Для настоящей публикации выбраны наиболее интересные из писем Суворова, относящиеся к его пребыванию в Варшаве в 1795 г. и в Тульчино в 1796-1797 гг.

Тяготившийся своей деятельностью в Херсоне, Суворов с радостью встретил свое назначение — командовать русскими войсками в Польше.

Война с Польшей дала ему возможность к длинному ряду одержанных им блистательных побед прибавить еще и взятие Варшавы.

1795 год Суворов провел в Варшаве, а в 1796 г. был назначен командующим русской армией в Новороссии. Там главною своею квартирою он избрал Тульчин, где и оставался до 1797 г., т. е. до того момента, когда вскоре после воцарения Павла I попал в положение опального и должен был выехать в свои имения — сначала в Кобрин, а затем в Кончанское.

Письма Суворова за эти годы интересны с нескольких точек зрения. Во-первых, они содержат характеристику положения в завоеванной Польше; во-вторых, в них имеются многочисленные, — всегда веские и точные, — высказывания Суворова по вопросам общеполитическим и военным; в-третьих, они дают интересный материал для истории взаимоотношений Суворова с последним временщиком Екатерины II — кн. Платоном Александровичем Зубовым и, наконец, в них заключаются отзывы Суворова о Павле 1 и о его нововведениях в армии.

Центром писем из Тульчина является, так называемая «персидская экспедиция». Бездарному, но весьма высоко о себе мнившему П. А. Зубову не давали спать лавры Потемкина. Имя последнего было соединено с неосуществившимся, но широко задуманным «греческим проектом». Зубов решил связать свое имя с проектом еще более грандиозным: для установления сообщений России с Индией занять все важнейшие торговые пункты от Персии до Тибета... Сначала главою «экспедиции» был назначен Суворов; однако, это назначение не состоялось. Вероятнее всего, от него отказался сам Суворов, которому гораздо больше хотелось принять участие в войне коалиции европейских держав с Францией, а вступление России в эту коалицию ж концу царствования Екатерины было делом почти решенным. Командующим русскими войсками, отправленными в «персидскую экспедицию», был назначен граф Валериан Зубов, столь же бездарный, как и его браг и, вдобавок, стяжавший печальную славу в польской войне, в которой он участвовал.

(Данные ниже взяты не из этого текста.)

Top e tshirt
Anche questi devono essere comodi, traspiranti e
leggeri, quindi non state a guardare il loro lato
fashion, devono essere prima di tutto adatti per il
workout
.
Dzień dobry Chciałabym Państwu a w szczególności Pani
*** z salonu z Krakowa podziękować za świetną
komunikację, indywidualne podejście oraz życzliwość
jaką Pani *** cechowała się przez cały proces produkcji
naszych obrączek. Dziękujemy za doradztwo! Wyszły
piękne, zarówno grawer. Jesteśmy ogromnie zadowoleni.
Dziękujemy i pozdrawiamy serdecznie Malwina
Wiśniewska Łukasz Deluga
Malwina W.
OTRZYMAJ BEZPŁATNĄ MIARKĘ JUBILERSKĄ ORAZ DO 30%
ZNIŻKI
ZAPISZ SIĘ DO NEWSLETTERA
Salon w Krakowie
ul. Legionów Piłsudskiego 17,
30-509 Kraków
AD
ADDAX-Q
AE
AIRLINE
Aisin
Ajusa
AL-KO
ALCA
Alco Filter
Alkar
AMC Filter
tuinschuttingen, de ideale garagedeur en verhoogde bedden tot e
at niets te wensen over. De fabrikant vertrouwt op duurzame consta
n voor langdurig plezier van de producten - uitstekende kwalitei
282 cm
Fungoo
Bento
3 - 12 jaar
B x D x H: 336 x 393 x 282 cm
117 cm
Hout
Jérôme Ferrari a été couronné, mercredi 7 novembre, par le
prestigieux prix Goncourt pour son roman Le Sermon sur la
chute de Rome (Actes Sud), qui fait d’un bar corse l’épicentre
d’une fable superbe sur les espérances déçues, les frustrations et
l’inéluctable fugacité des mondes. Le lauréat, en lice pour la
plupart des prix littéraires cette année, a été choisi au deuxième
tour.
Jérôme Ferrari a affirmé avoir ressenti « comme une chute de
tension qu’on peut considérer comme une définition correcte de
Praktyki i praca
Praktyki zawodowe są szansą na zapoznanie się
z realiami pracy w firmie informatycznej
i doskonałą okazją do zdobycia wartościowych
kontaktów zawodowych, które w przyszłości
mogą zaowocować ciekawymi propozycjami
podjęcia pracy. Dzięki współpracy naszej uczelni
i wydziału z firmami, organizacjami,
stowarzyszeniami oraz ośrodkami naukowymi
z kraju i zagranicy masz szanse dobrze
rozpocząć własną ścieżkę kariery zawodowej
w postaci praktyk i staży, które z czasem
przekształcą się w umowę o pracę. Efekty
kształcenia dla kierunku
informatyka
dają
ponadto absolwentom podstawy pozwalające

Известен финал этого зубовского предприятия: в ноябре 1796 г. Екатерина II скончалась, и Павел I немедленно приказал русским войскам вернуться из похода.

В письмах Суворова, посвященных «персидской экспедиции», встречается одно, как будто бы, противоречивое обстоятельство. В одних письмах Суворов резко отрицательно отзывался о Валериане Зубову, а в других — называл его «героем» и писал о его действиях подробные и хвалебные реляции.

Для понимания этого противоречия следует знать и иметь в виду общий характер суворовских писем и двоякую цель, преследовавшуюся Суворовым при их написании.

Адресат почти всех публикуемых писем — Дмитрий Иванович Хвостов, — родственник Суворова, подполковник, дослужившийся впоследствии до поста обер-прокурора синода. Хвостов являлся своеобразным доверенным Суворова. С ним Суворов состоял в постоянной оживленной переписке, давал ему подробные инструкции, как себя держать, и что с кем говорить, охраняя интересы Суворова в высших военных и придворных кругах Петербурга. Суворова не интересовали придворные интриги до тех пор, пока они, — прямо или косвенно, — не затрагивали его интересов. Но на все, связанное непосредственно с ним, с его военной карьерой, он реагировал живо и нервно. Откровенно высказываясь в большинстве своих писем к Хвостову, он иногда писал письма с явным расчетом на их прочтенье, если не самою императрицею, то близкими к ней людьми.

В одном из писем к Хвостову Суворов писал: «Ныне паче не верьте никому. Я угнетен благовидностью, — отвечайте ею»... Под «благовидностью» Суворов разумел «лицемерие».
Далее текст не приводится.